Methods: This study reports 7 cases of the extranodal lymphoma in oral cavity or maxillofacial regions. All of the patients were proven pathological diagnoses with biopsy specimens. Data investigated were patients’ characteristics, staging, pathological diagnoses, image findings, and treatment courses.
Results: Four patients were male and 3 female with a median age of 63 years. Chief complaints were gingival swelling in 5 patients and pain in 2, presented with lower lip paresthesia in 2. Primary sites of disease were bone of maxilla in 1 patient and mandible in 2, upper gingiva in 1, floor of mouth in 1, maxillary sinus in 1, and palatal soft tissue in 1, respectively. Two of those were clinically diagnosed inflammatory diseases at the time of their first present.

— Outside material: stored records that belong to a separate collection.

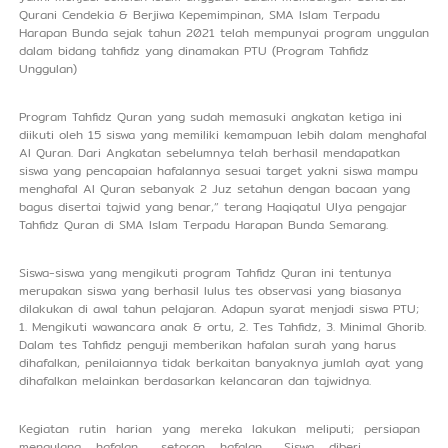
Qurani Cendekia & Berjiwa Kepemimpinan, SMA Islam Terpadu
Harapan Bunda sejak tahun 2021 telah mempunyai program unggulan
dalam bidang tahfidz yang dinamakan PTU (Program Tahfidz
Unggulan)
Program Tahfidz Quran yang sudah memasuki angkatan ketiga ini
diikuti oleh 15 siswa yang memiliki kemampuan lebih dalam menghafal
Al Quran. Dari Angkatan sebelumnya telah berhasil mendapatkan
siswa yang pencapaian hafalannya sesuai target yakni siswa mampu
menghafal Al Quran sebanyak 2 Juz setahun dengan bacaan yang
bagus disertai tajwid yang benar,” terang Haqiqatul Ulya pengajar
Tahfidz Quran di SMA Islam Terpadu Harapan Bunda Semarang.
Siswa-siswa yang mengikuti program Tahfidz Quran ini tentunya
merupakan siswa yang berhasil lulus tes observasi yang biasanya
dilakukan di awal tahun pelajaran. Adapun syarat menjadi siswa PTU;
1. Mengikuti wawancara anak & ortu, 2. Tes Tahfidz, 3. Minimal Ghorib.
Dalam tes Tahfidz penguji memberikan hafalan surah yang harus
dihafalkan, penilaiannya tidak berkaitan banyaknya jumlah ayat yang
dihafalkan melainkan berdasarkan kelancaran dan tajwidnya.
Kegiatan rutin harian yang mereka lakukan meliputi; persiapan
mengulang hafalan , setoran hafalan . Siswa diberi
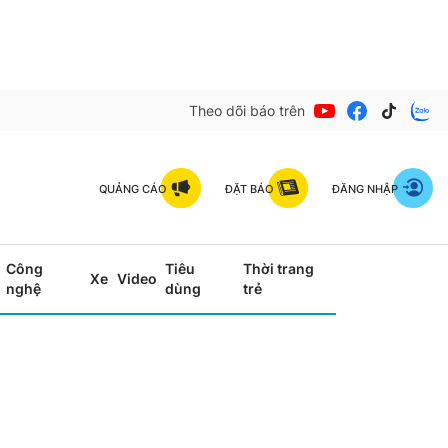
Theo dõi báo trên
QUẢNG CÁO
ĐẶT BÁO
ĐĂNG NHẬP
Công
Tiêu
Thời trang
Xe
Video
nghệ
dùng
trẻ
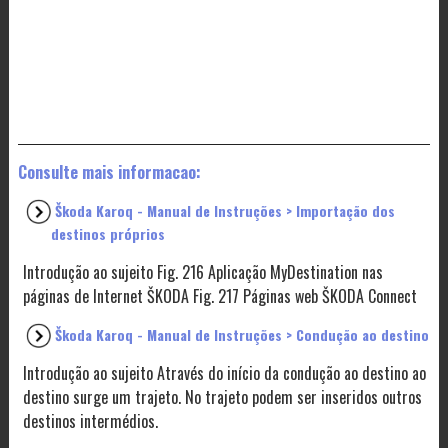
Consulte mais informacao:
Škoda Karoq - Manual de Instruções > Importação dos
destinos próprios
Introdução ao sujeito Fig. 216 Aplicação MyDestination nas
páginas de Internet ŠKODA Fig. 217 Páginas web ŠKODA Connect
Škoda Karoq - Manual de Instruções > Condução ao destino
Introdução ao sujeito Através do início da condução ao destino ao
destino surge um trajeto. No trajeto podem ser inseridos outros
destinos intermédios.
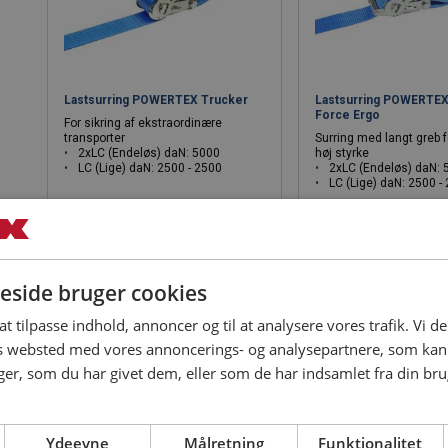
Lastsurring POWERTEX Trucker
Lastsurring POWERTEX
Force Ergo
For sikring af ekstraordinære
transporter
Surring med langt greb f
2xLC (Endeløs) daN: 5000
høj styrke
LC (Lige) daN: 2500 - 2500
2xLC (Endeløs) daN: 
LC (Lige) daN: 2500 -
Se produkt
Se produk
side bruger cookies
 at tilpasse indhold, annoncer og til at analysere vores trafik. Vi 
es websted med vores annoncerings- og analysepartnere, som k
r, som du har givet dem, eller som de har indsamlet fra din brug
Ydeevne
Målretning
Funktionalitet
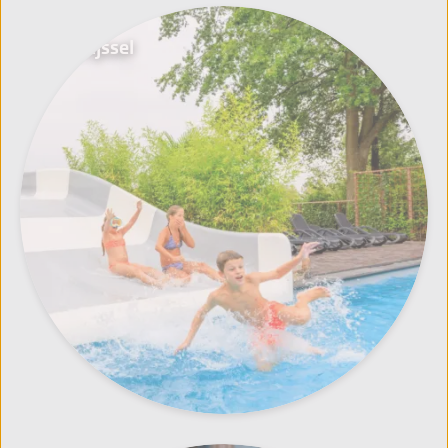
Overijssel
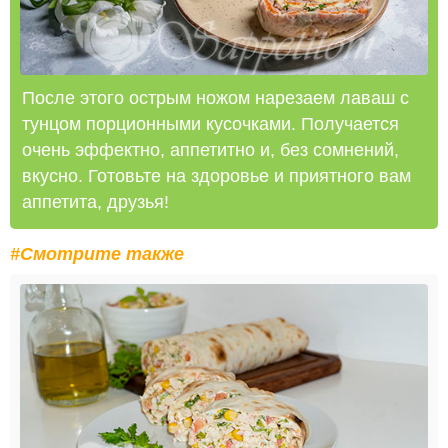
После этого острым ножом нарезаем лаваш с
тунцом порционными кусочками. Получается
очень эффектно, аппетитно и, без сомнений,
вкусно. Готовьте на здоровье и приятного вам
аппетита, друзья!
#Смотрите также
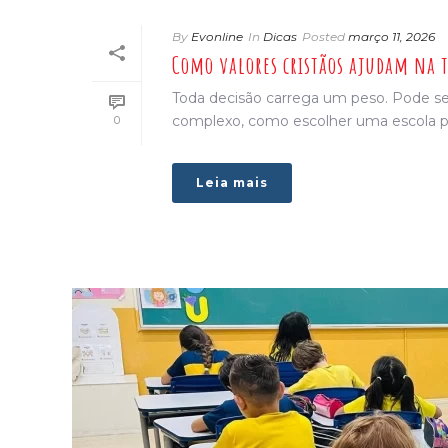
By
Evonline
In
Dicas
Posted
março 11, 2026
Como valores cristãos ajudam na t
Toda decisão carrega um peso. Pode ser
complexo, como escolher uma escola para 
0
Leia mais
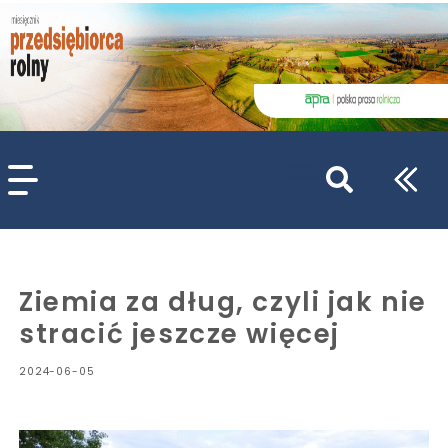
szukaj
wpisów
WPISZ CO NAJMNIEJ 3 ZNAKI
Ziemia za dług, czyli jak nie
stracić jeszcze więcej
2024-06-05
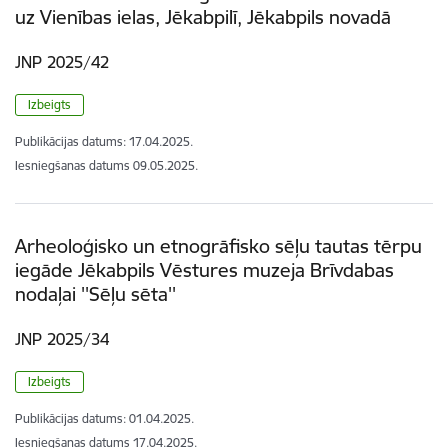
uz Vienības ielas, Jēkabpilī, Jēkabpils novadā
JNP 2025/42
Izbeigts
Publikācijas datums:
17.04.2025.
Iesniegšanas datums
09.05.2025.
Arheoloģisko un etnogrāfisko sēļu tautas tērpu
iegāde Jēkabpils Vēstures muzeja Brīvdabas
nodaļai ''Sēļu sēta''
JNP 2025/34
Izbeigts
Publikācijas datums:
01.04.2025.
Iesniegšanas datums
17.04.2025.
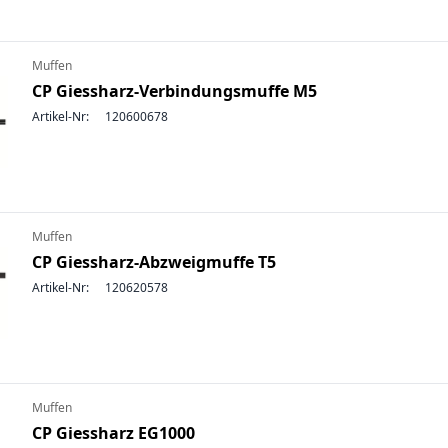
Muffen
CP Giessharz-Verbindungsmuffe M5
Artikel-Nr:
120600678
Muffen
CP Giessharz-Abzweigmuffe T5
Artikel-Nr:
120620578
Muffen
CP Giessharz EG1000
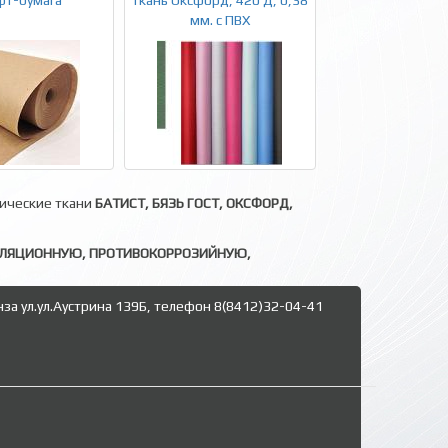
фт-бумага
Ткань Оксфорд, 420 Д, 0,38
мм. с ПВХ
нические ткани
БАТИСТ, БЯЗЬ ГОСТ, ОКСФОРД,
ОЛЯЦИОННУЮ, ПРОТИВОКОРРОЗИЙНУЮ,
нза ул.ул.Аустрина 139Б, телефон 8(8412)32-04-41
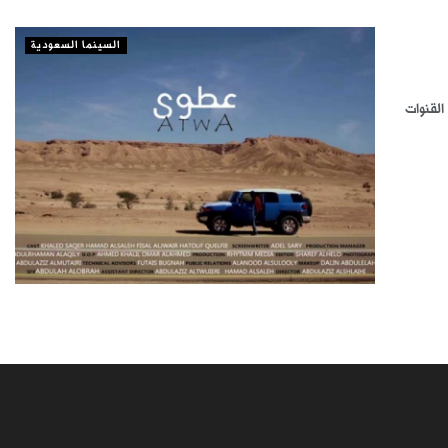
السينما السعودية
القنوات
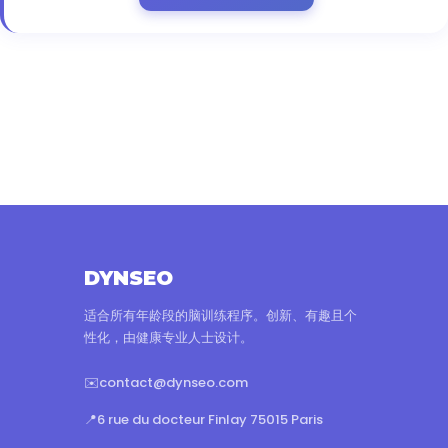
DYNSEO
适合所有年龄段的脑训练程序。创新、有趣且个
性化，由健康专业人士设计。
✉️
contact@dynseo.com
📍
6 rue du docteur Finlay 75015 Paris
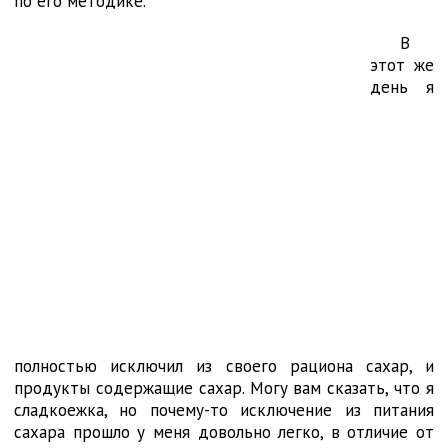
по его методике.
В
этот же
день я
полностью исключил из своего рациона сахар, и
продукты содержащие сахар. Могу вам сказать, что я
сладкоежка, но почему-то исключение из питания
сахара прошло у меня довольно легко, в отличие от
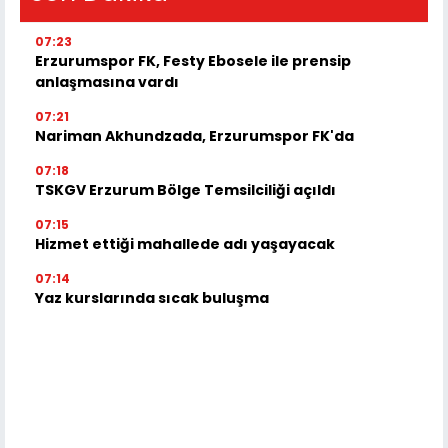
07:23
Erzurumspor FK, Festy Ebosele ile prensip
anlaşmasına vardı
07:21
Nariman Akhundzada, Erzurumspor FK'da
07:18
TSKGV Erzurum Bölge Temsilciliği açıldı
07:15
Hizmet ettiği mahallede adı yaşayacak
07:14
Yaz kurslarında sıcak buluşma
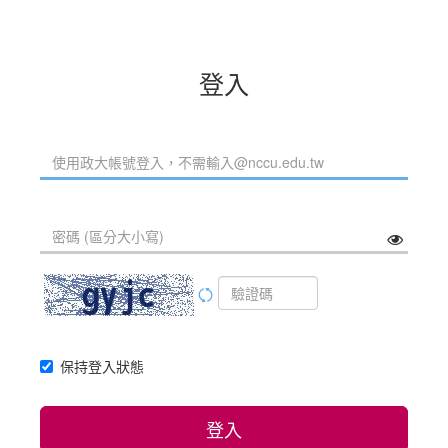
登入
保持登入狀態
登入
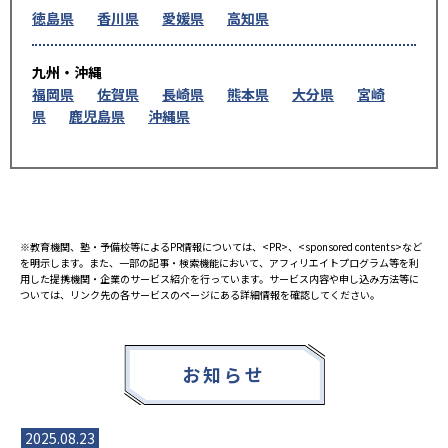
徳島県
香川県
愛媛県
高知県
九州・沖縄
福岡県
佐賀県
長崎県
熊本県
大分県
宮崎
県
鹿児島県
沖縄県
※教育機関、塾・予備校等によるPR情報については、<PR>、<sponsored contents>など
を明示します。また、一部の記事・検索機能において、アフィリエイトプログラム等を利
用した提携機関・企業のサービス紹介を行っています。サービス内容や申し込み方法等に
ついては、リンク先の各サービスのページにある詳細情報を確認してください。
お知らせ
2025.08.23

Histological diagnoses from biopsy specimens showed the diffuse large B-cell lymphoma in 4 cases, the adult T-cell lymphoma/leukemia in 2, and Burkitt’s lymphoma in 1. Staging included stage IAE in 2 patients, IIAE in 3, IVA in 1, and IVB in 1. Four patients were died of the disease during a follow-up period, although 1 of them had a complete response after chemotherapy.
Conclusions: A careful examination is necessary to be diagnosed early, which results in a better prognosis. Moreover, maxillofacial surgeons are needed to keep following up the patients to recognize any recurrences after completing their treatments.